What you are asked to do: The following entries should be restated word for word, pictures excluded.

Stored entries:
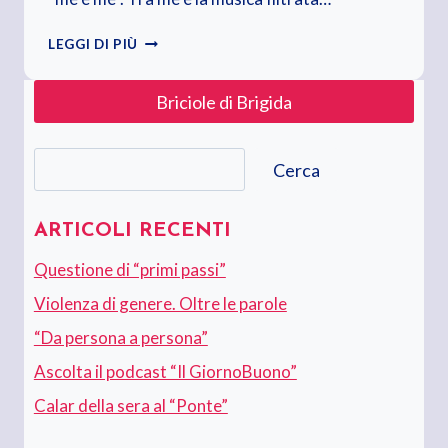
CALAR
LEGGI DI PIÙ
DELLA
SERA
Briciole di Brigida
AL
“PONTE”
Cerca
Cerca
ARTICOLI RECENTI
Questione di “primi passi”
Violenza di genere. Oltre le parole
“Da persona a persona”
Ascolta il podcast “Il GiornoBuono”
Calar della sera al “Ponte”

Answer area:
CALAR
LEGGI DI PIÙ
DELLA
SERA
Briciole di Brigida
AL
“PONTE”
Cerca
Cerca
ARTICOLI RECENTI
Questione di “primi passi”
Violenza di genere. Oltre le parole
“Da persona a persona”
Ascolta il podcast “Il GiornoBuono”
Calar della sera al “Ponte”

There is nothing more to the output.